Not surprisingly, her column has raised the ire of the Left who are shocked to see even as reluctantly-spoken a good word for Mr Trump as this is appearing in the otherwise rabidly anti-Trump Post. “Why Does The Washington Post Publish This Never-Trump Drivel?” fumed Alex Shephard for The New Republic, who dismissed “the idea that Biden is a Manchurian president” (not yet, Alex!) on the grounds that it could only be a pretext for Ms Pletka’s apostasy from NeverTrumpery, which she must have been wishing to commit all along.
He is similarly dismissive of all her reservations about the illiberalism of the Biden-led Democratic Party and her “lazy attacks on cancel culture and critical race theory,” not because they are not true but because — Trump! Like Joe himself, Mr Shephard appears to imagine that the a priori dreadfulness of the incumbent is the only argument he needs — or has — in support of the alternative, or his claim that Ms Pletka is writing “drivel” of the sort that could only proceed from pro-Trump “hacks” like Hugh Hewett and Marc Thiessen, whom the suspiciously heterodox Post also publishes from time to time.

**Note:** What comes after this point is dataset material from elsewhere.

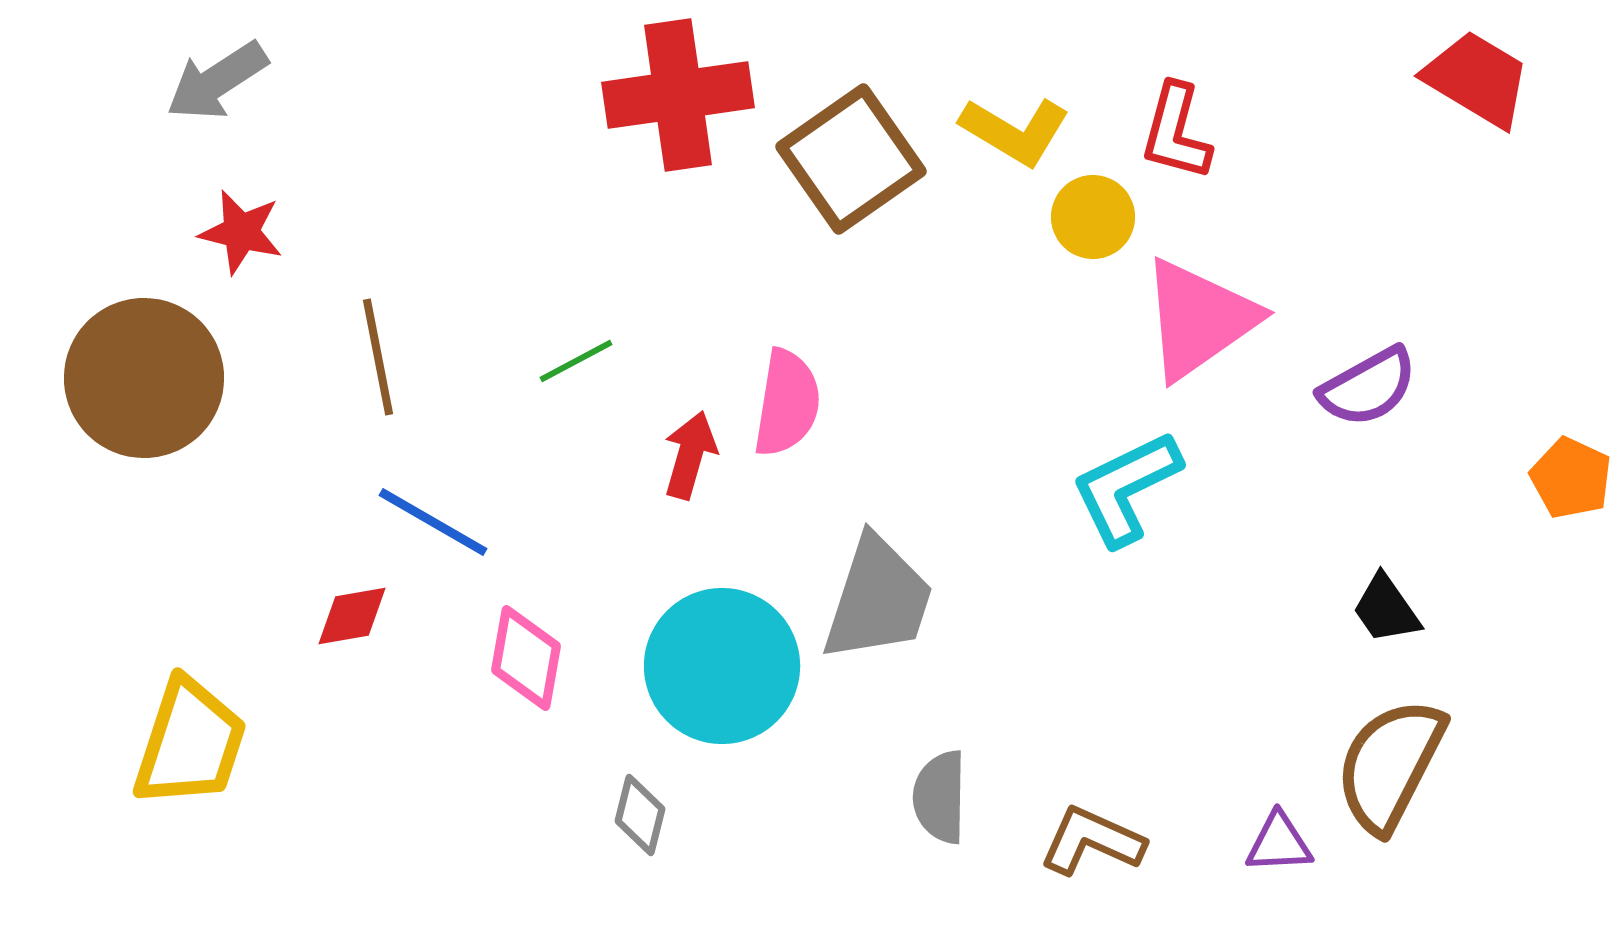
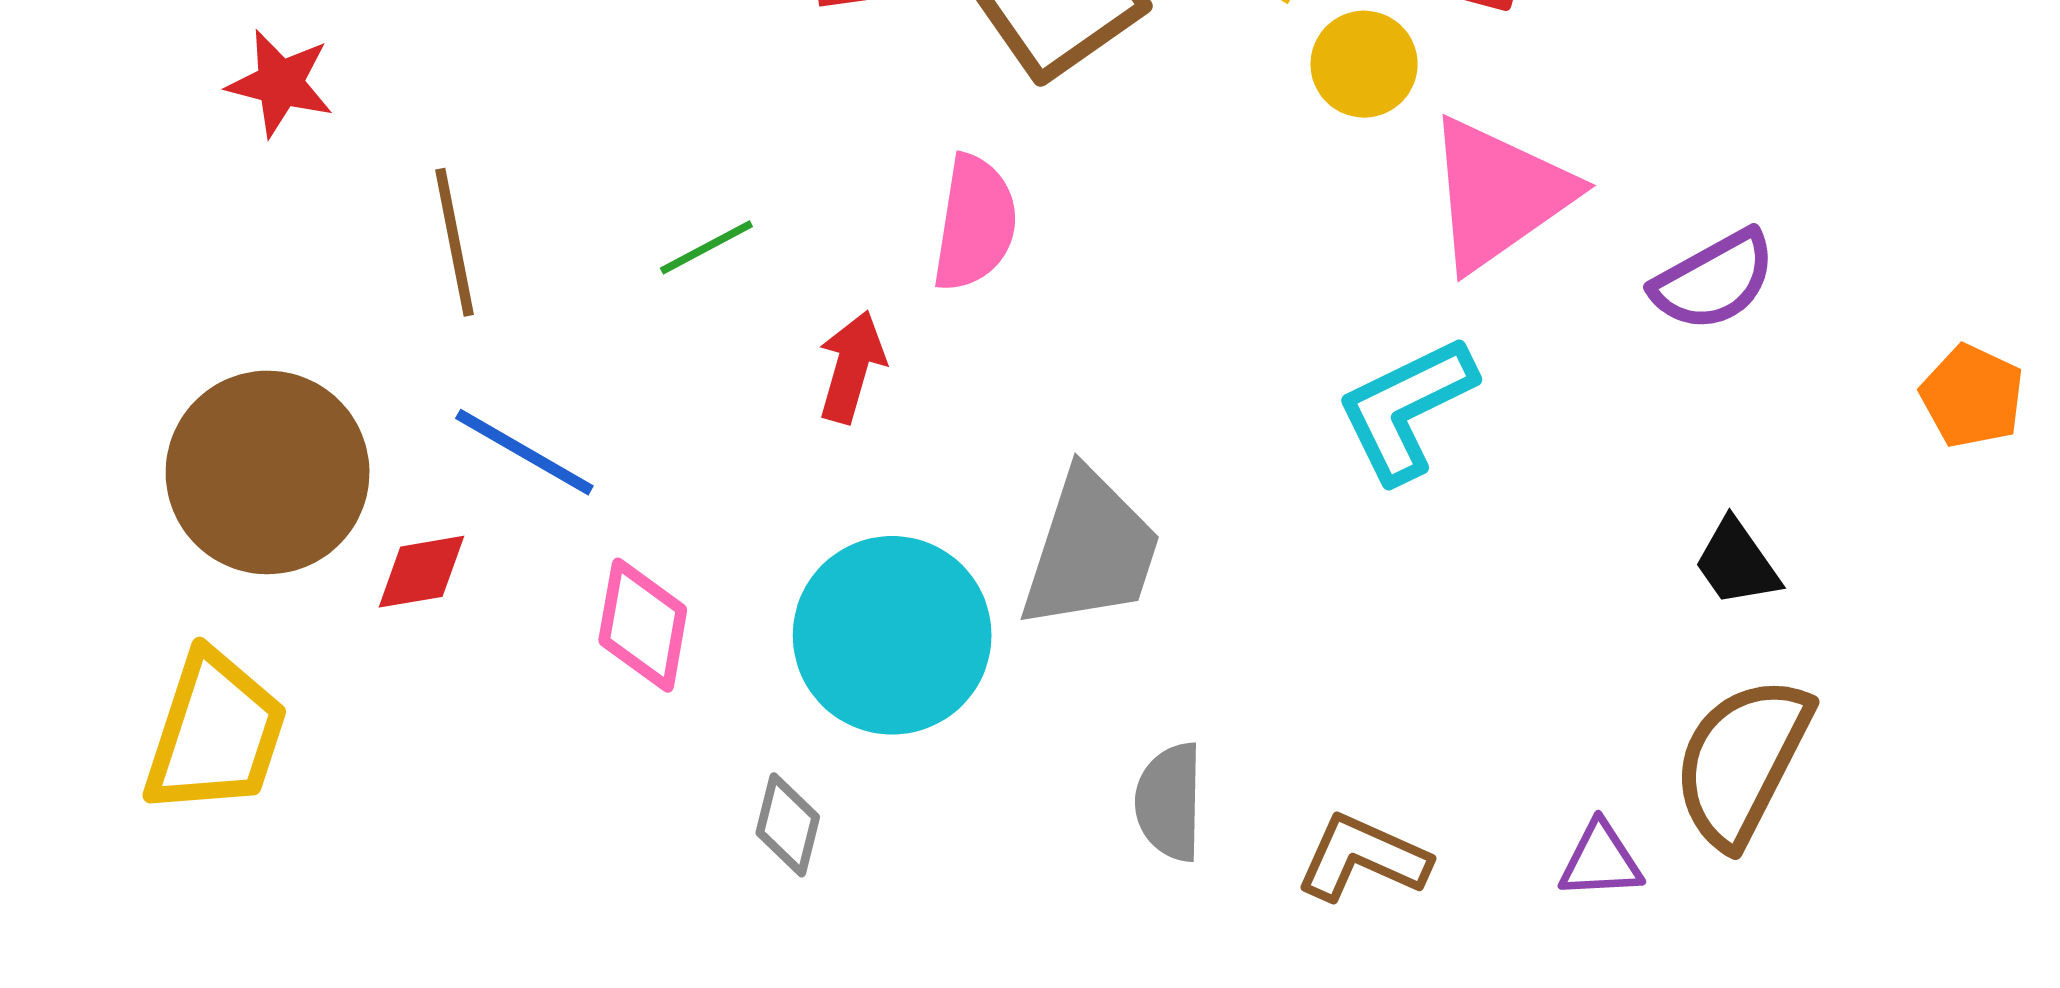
brown circle: (144, 378) -> (268, 472), moved
pink semicircle: (787, 403) -> (975, 223), moved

It’s just one more indication, like Hillary’s ruling out the possibility of Mr Trump’s being legitimately re-elected, that so far as today’s Democratic party is concerned there is no more political debate in this country. The left is right, and everyone to their right is wrong. End of discussion. Anyone who even thinks of voting for Mr Trump must be as bad as the man himself and his deplorable supporters. I don’t know, but I’m guessing that such an attitude is unlikely to persuade either undecided voters or Democrat true-believers who may just be beginning to entertain the smallest of doubts as to whether a vote for Joe Biden really is.
By the way, my candidate for éminence grise in the prospective Biden administration is the editorial board of The New York Times, which already appears to run the Democratic party. Eat your heart out, Washington Post!